Voraussichtlich bis Ende Mai müssen sich die Verkehrsteilnehmer, die den Maria-Ward-Weg nutzen wollen, noch gedulden. Denn erst dann ist die Straße für den Verkehr freigegeben.
Die Freigabe des Weges ist jedoch nicht gleichzusetzen mit der Fertigstellung, so Dennie Back vom Referat Tiefbau der Stadt Bad Kissingen. "Danach müssen noch die Grünarbeiten erledigt werden." Die Begrünung der Randbereiche übernimmt die Firma Fösel Garten- und Landschaftsbau aus Eltmann. "Die Firma wird Rasen aussäen und außerdem einige Bäume anpflanzen", führt Back aus.

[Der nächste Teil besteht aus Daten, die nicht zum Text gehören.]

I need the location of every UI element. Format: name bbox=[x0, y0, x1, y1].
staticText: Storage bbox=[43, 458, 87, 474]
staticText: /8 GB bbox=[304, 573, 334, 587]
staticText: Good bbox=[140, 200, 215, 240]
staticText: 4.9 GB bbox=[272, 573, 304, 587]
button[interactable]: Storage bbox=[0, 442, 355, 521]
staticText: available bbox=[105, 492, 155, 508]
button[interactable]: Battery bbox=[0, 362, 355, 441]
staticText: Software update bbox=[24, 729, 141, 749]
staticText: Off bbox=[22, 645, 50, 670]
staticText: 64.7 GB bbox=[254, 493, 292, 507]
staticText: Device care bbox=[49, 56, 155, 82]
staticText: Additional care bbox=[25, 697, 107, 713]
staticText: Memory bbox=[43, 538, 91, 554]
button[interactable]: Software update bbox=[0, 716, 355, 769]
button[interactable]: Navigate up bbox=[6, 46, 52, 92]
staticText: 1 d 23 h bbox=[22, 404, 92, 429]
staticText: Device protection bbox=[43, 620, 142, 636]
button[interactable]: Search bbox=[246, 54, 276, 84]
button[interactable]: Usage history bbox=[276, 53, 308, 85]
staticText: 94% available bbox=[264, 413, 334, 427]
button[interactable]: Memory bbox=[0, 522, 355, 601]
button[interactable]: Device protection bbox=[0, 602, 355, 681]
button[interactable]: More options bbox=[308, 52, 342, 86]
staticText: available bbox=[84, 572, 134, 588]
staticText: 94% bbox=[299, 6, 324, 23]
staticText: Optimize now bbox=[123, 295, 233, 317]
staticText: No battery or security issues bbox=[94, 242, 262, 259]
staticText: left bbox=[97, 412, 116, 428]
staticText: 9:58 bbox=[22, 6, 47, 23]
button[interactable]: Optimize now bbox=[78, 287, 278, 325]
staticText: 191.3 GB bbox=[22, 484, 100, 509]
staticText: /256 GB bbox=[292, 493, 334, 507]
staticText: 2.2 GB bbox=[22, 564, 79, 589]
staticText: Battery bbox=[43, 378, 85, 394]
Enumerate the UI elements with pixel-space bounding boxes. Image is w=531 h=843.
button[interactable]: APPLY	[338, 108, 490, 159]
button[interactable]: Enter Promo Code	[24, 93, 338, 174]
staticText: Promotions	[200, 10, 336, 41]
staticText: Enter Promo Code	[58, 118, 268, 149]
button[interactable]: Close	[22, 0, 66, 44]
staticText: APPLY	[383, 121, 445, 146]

Bis es so weit ist, gibt es für die Firma Ullrich aus Elfershausen jedoch noch eine Menge zu tun.


175 Meter zu pflastern

Insgesamt pflastern die Arbeiter bei einer Gesamtlänge von 235 Metern 175 Meter. Bei dem Pflaster handelt es sich um eine spezielle Konstruktion: "Die Steine sind verzahnt, so dass ein Verrutschen der Steine nicht möglich ist. Das wird außerdem durch den Gewölbeaufbau des Bodenbelages unterstützt", erläutert Back. Durch ihre Maße haben die Steine einen weiteren Vorteil gegenüber normalen Pflastersteinen: Bedingt durch ihre Abmessungen, müssen die Arbeiter auf der Baustelle keine Steine zurecht flexen.
Für den Weg benötigen die Arbeiter rund 22 000 Pflastersteine, die ein Gewicht von circa 240 Tonnen auf einer Fläche von etwa 730 Quadratmetern ergeben. Dies stellt bei der aktuellen Witterung eine schweißtreibende Arbeit dar, bringen manche Steine doch durch ihre spezielle Bauart mehr als 16 Kilogramm auf die Waage.
Rund 20 Meter pro Tag"Wir schaffen pro Tag etwas weniger als 20 Meter zu pflastern", äußert sich Klaus Kürschner, einer der Arbeiter auf der Baustelle. Schwer machen ihnen die Arbeit vor allem randalierende Jugendliche, die ihre Schnaps- und Bierflaschen auf dem Areal entsorgen würden. Daher stünden häufig erst Aufräumarbeiten an, bevor das Pflastern des Weges fortgeführt werden könne. "Ein anderes Problem war die Witterung, die die Arbeiten am Maria-Ward-Weg verzögert hat" , ergänzt Back.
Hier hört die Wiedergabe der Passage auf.